Let primes denote total derivatives with respect to $t$
and subscripts denote partial derivatives,
so that $t_\lambda=\lambda_t=0$ but
$\lambda'=\frac{d\lambda}{dt}$ is "irreducible"
(and not necessarily zero),
and assume that all derivatives below exist.
Given the equation
$$
c'=\frac{d}{dt}c(t,\lambda)=f(c,\lambda)
$$
for the total derivative of $c$ with respect to $t$,
note that (a priori)
$$
dc
=\frac{\partial c}{\partial t}dt
+\frac{\partial c}{\partial \lambda}d\lambda
\quad\implies\quad
c'=c_t+c_\lambda\lambda'
$$
which in our case (a posteriori),
i.e. from $f=c'$, implies that
$$
\frac{\partial c}{\partial \lambda}
=c_\lambda=\frac{c'-c_t}{\lambda'}
=\frac{f-c_t}{\lambda'}.
$$
Although $c_t$ and $c_\lambda$ are,
like $c(t,\lambda)$, functions of the
independent variables $t$ and $\lambda$,
they nevertheless also satisfy a constraint
with respect to the the total derivative.

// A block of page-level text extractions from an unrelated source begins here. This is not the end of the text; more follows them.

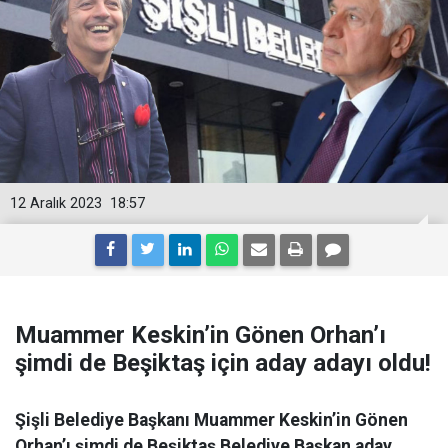
12 Aralık 2023
18:57
Muammer Keskin’in Gönen Orhan’ı
şimdi de Beşiktaş için aday adayı oldu!
Şişli Belediye Başkanı Muammer Keskin’in Gönen
Orhan’ı şimdi de Beşiktaş Belediye Başkan aday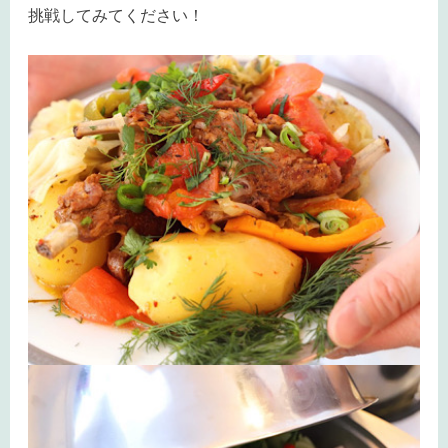
挑戦してみてください！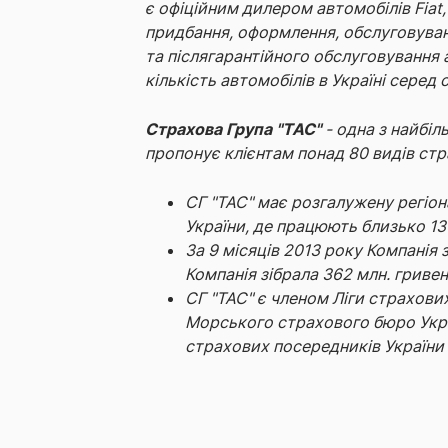
є офіційним дилером автомобілів Fiat,
придбання, оформлення, обслуговуванн
та післягарантійного обслуговування а
кількість автомобілів в Україні серед 
Страхова Група "ТАС"
- одна з найбіл
пропонує клієнтам понад 80 видів стр
СГ "ТАС" має розгалужену регіона
України, де працюють близько 13
За 9 місяців 2013 року Компанія 
Компанія зібрала 362 млн. гриве
СГ "ТАС" є членом Ліги страхови
Морського страхового бюро Укра
страхових посередників України 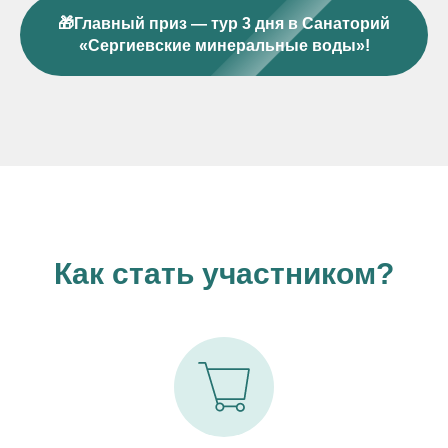
🎁Главный приз — тур 3 дня в Санаторий
«Сергиевские минеральные воды»!
Как стать участником?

This is true a priori. However, in our case,
we are given that $c$ satisfies an ordinary
differential equation with respect to time,
i.e. the total derivative of $c$ with respect to "time" $t$
is itself a function $f$ of $c$ and $\lambda$.
This is specific to our problem (a posteriori),
and introduces extra paths (from $c'$ to $c$ and $\lambda$),
but not cycles, in the directed graph
or DAG of variable dependencies depicted below.

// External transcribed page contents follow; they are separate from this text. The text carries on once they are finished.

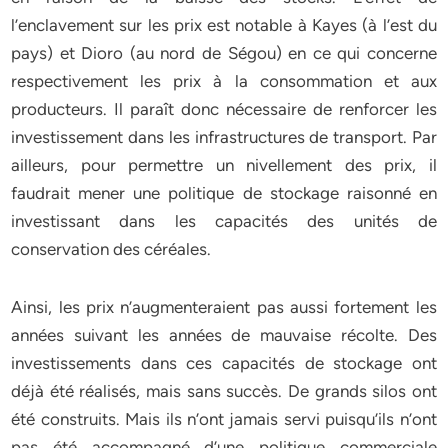
l’enclavement sur les prix est notable à Kayes (à l’est du
pays) et Dioro (au nord de Ségou) en ce qui concerne
respectivement les prix à la consommation et aux
producteurs. Il paraît donc nécessaire de renforcer les
investissement dans les infrastructures de transport. Par
ailleurs, pour permettre un nivellement des prix, il
faudrait mener une politique de stockage raisonné en
investissant dans les capacités des unités de
conservation des céréales.
Ainsi, les prix n’augmenteraient pas aussi fortement les
années suivant les années de mauvaise récolte. Des
investissements dans ces capacités de stockage ont
déjà été réalisés, mais sans succès. De grands silos ont
été construits. Mais ils n’ont jamais servi puisqu’ils n’ont
pas été accompagné d’une politique commerciale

These extra dependency paths are shown in green,
while the original depenencies of $c(t,\lambda)$ are red,
and all the rest, which follow from a priori principles
(like the total derivative a.k.a. chain rule formula are black).

Now from the (a priori) definition of total derivative,
$$
\frac{d}{dt}f(c,\lambda)
=f_cc'+f_\lambda\lambda'
=ff_c+\lambda'f_\lambda
$$
and
$$
(c_t)'=c_{tt}+\lambda'c_{t\lambda}
$$
so that (using the quotient rule)
$$
\frac{d}{dt}
\left(
\frac{\partial c}{\partial \lambda}
\right)
=
(c_\lambda)'
=
\left(
\frac{f-c_t}{\lambda'}
\right)'
=
\frac{
\left(f'-(c_t)'\right)\lambda'
-
\left(f-c_t\right)\lambda''
}{(\lambda')^2}
$$
$$
=\frac{
\left(ff_c+\lambda'f_\lambda\right)
-\left(c_{tt}+\lambda'c_{t\lambda}\right)
-\lambda''c_\lambda
}{\lambda'}
$$
$$
=f_\lambda-c_{t\lambda}
+\frac{ff_c-c_{tt}-\lambda''c_\lambda}{\lambda'}
$$
Note that we did not need or use the equations
$$(c_\lambda)'=c_{\lambda t}+\lambda'c_{\lambda\lambda}$$
$$(c')_t=c_{tt}+\lambda'c_{\lambda t}$$
but by the latter, we can see that
$(c_t)'=(c')_t$ $\iff$
$c_{\lambda t}=c_{t\lambda}$
$\iff$ $c(t,\lambda)\in C^2$.
Also, note that
- the answer would just be $(c_\lambda)'=c_{\lambda t}$, by the former equation above, if $\lambda$ were a model parameter so that $\lambda'=0$;
- the answer would be quite different if $f$ were the partial, rather than the total, derivative of $c$, i.e. if we were given $\frac{\partial}{\partial t}c(t,\lambda)=f(c,\lambda)$ in the original problem.